But this is not all Margaret is about. Oh no no no. There are tons of secondary storylines going on here. These include her mom dating a semi-creepy foreign guy , Lisa’s crush on her teacher, Lisa’s friend’s crush on her, Lisa losing her virginity (to yet a third character), Lisa’s phone relationship with her father, countless private school classroom debates about racism and terrorism (keep in mind – this was written 2 years after 9/11), Lisa’s friendship with the bus victim’s best friend, a school play, and probably a few others I’m forgetting. In other words, there’s a lot going on in Margaret.

If I’m being honest, I don’t know how you *couldn’t* have problems in the editing room with this script. Let’s call a spade a spade. A story about a girl who witnesses a bus crash and tries to get the driver fired is not worthy of 180 pages of script. It just isn’t.

Olivia plays one of Lisa’s friends

I mean yeah, all these additional story threads tell us more about Lisa, but there’s so many sides to her, and these sides are so disconnected and random that it’s nearly impossible to grasp what she or the movie is about. For example, we have these long drawn out debates in the classroom about Israel and Palestine, or terrorism and the middle east. Yet what does any of that have to do with a girl who wants the truth to be known about a bus accident? If there was some connection – any connection – between the two worlds, then I could buy it, but there isn’t. For example, if the bus driver were Middle Eastern, there’d be a physical link between the 30 minutes of terrorism debates they have at school and the personal problems she’s having outside of school. But each storyline is so compartmentalized, it feels like it could be its own movie.

Her mom’s relationship with the strange admirer is another example. I couldn’t find any connection between that relationship and Lisa’s situation. The long calls with her father and this phantom horse-riding trip also perplexed me. I honestly believe that had you taken these storylines out of the script, absolutely nothing would be lost. The core of the story here is Lisa’s desire to release the truth. Anything that doesn’t have to do with that isn’t necessary.

There are other things that bothered me too. Lisa acts completely retarded at times. She keeps saying she doesn’t want to get anybody in trouble, yet she’s filling out police reports accusing a man of killing someone. In what dimension does she think nobody gets hurt here? Also, her motivation is constantly changing. One moment, all she cares about is taking down the bus driver, and the next she’s hellbent on losing her virginity. These segues are so jagged I felt like we were cutting between different dimensions.

Strangely, despite all this, I found myself compelled to keep reading. I wanted to find out what happened. I wanted to see the bus driver fall. I wanted to know how all these threads were going to come together. The fact that they didn’t was upsetting, but you can’t discount the fact that you just read a 185 page script in one sitting. From a pure writing standpoint, that’s really hard to do. So I give Lonergan some dap for that.

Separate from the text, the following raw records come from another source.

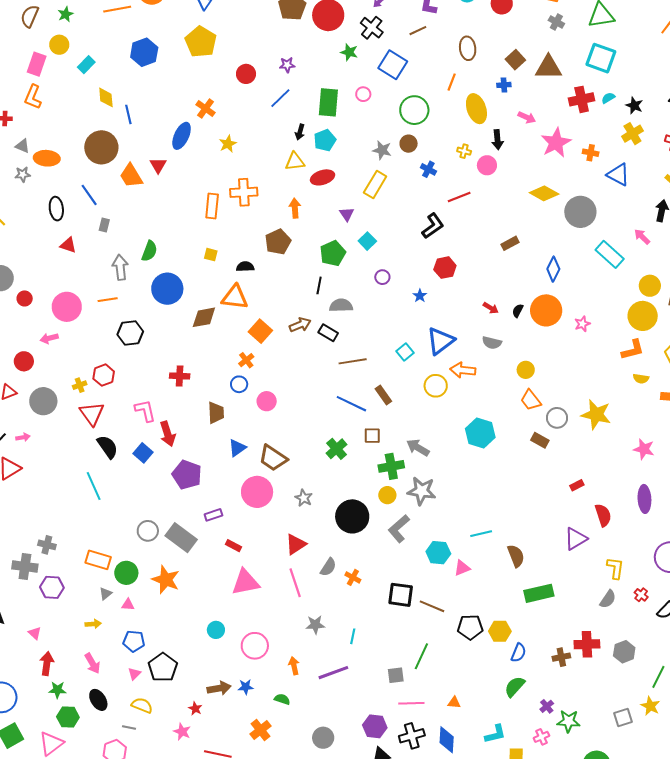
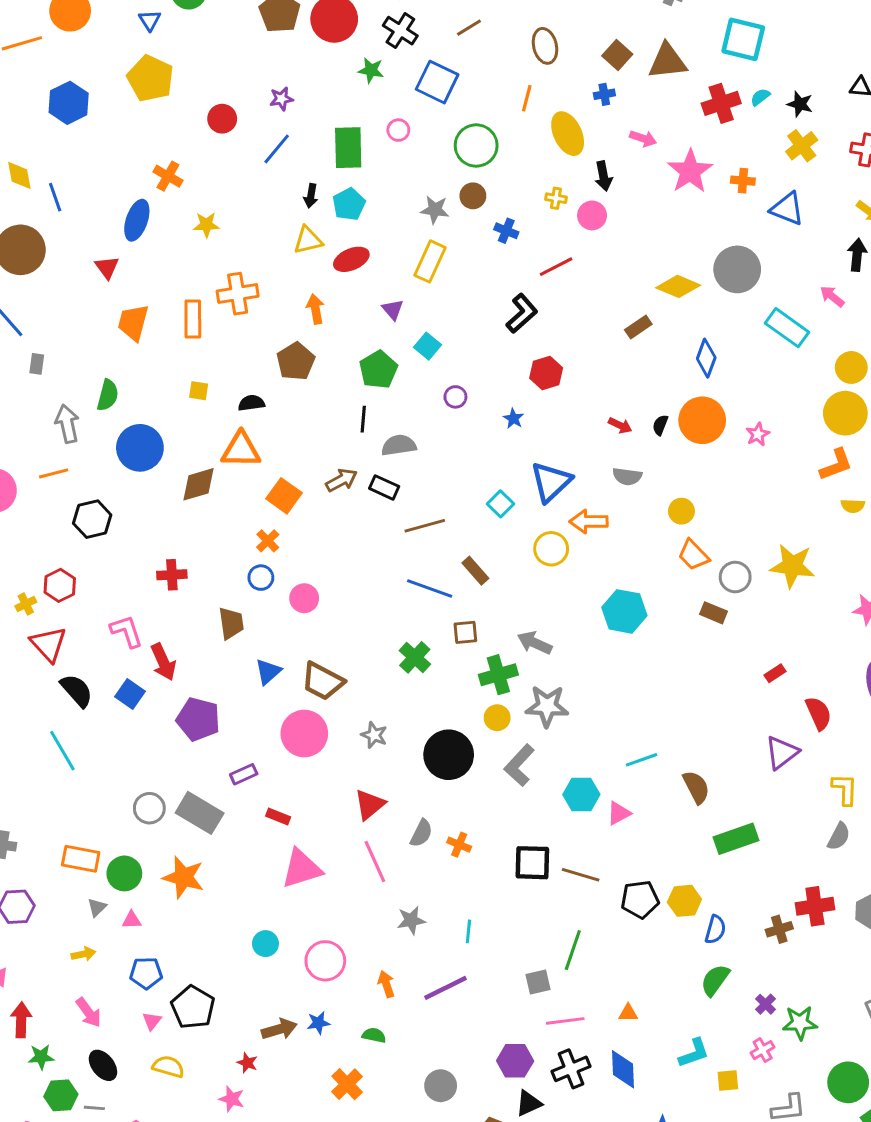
yellow star: (228, 144) -> (206, 225), turned 30
orange trapezoid: (131, 176) -> (133, 323), moved, turned 52
yellow diamond: (544, 193) -> (678, 286), moved
gray line: (129, 728) -> (94, 1108), moved

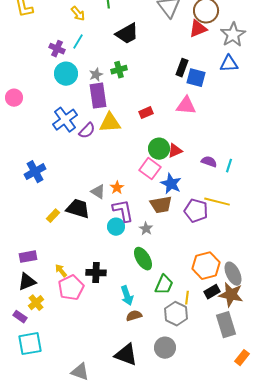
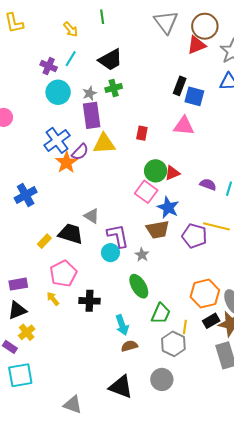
black trapezoid: (127, 34) -> (110, 60), moved
red rectangle: (146, 113) -> (142, 133), turned -56
orange star: (117, 188) -> (66, 162), moved, size x1.5
pink pentagon: (71, 288) -> (63, 274), moved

It’s just…I guess I’m shocked that this script was even made in the first place. These problems they’re rumored to be having in the editing room – well of course they’re having problems. How do you edit a movie where you can make the argument that 9 of the 12 subplots aren’t necessary to making the story work?? Editing a film is about serving the story. You’re supposed to get rid of anything that doesn’t push the story forward. The issue here is that Lonergan had no intention of making the kind of movie that lived by those rules. This is one of those “trust me, I know what I’m doing” deals and it looks like they didn’t trust him.

If this were my story, I’d chop it down to a reasonable 2-3 subplots and allow the bus crash plot to drive the film. Cause do we really need to spend 25 minutes watching a man court Lisa’s mom? Does that add enough to the story to warrant its existence? I’m assuming they’ve already asked these questions a thousand times. So I’ll take my opinion train to the next stop.

A fascinating screenplay but man was it all over the place.

[ ] What the hell did I just read?
[x] wasn’t for me
[ ] worth the read
[ ] impressive
[ ] genius

What I learned: While long screenplays are risky as hell, they’re okay IF the subject matter warrants the length. A biopic that spans 30 years? I can buy that as a 3 hour movie. A fantasy film with dozens of characters sprawled over a huge geographical landscape. You can make an argument for needing 200 pages to tell that story. You can’t convince me that a movie about a girl seeking justice after a bus accident warrants a 3 hour running time. You just can’t.

Genre: Thriller
Premise: A down-on-his-luck architect hired to build a skyscraper in Dubai learns that he’s actually a pawn in a much larger game.
About: The Architect was making waves in Hollywood way back at the beginning of the year. Recently, it found its buyer in RKO. The script has been presented as a mash-up between the Hitchcock classic, North By Northwest, and the Liam Neeson thrill ride, Taken.
Writer: Craig Stiles
Details: 109 pages – February 2010 draft (This is an early draft of the script. The situations, characters, and plot may change significantly by the time of the film’s release. This is not a definitive statement about the project, but rather an analysis of this unique draft as it pertains to the craft of screenwriting).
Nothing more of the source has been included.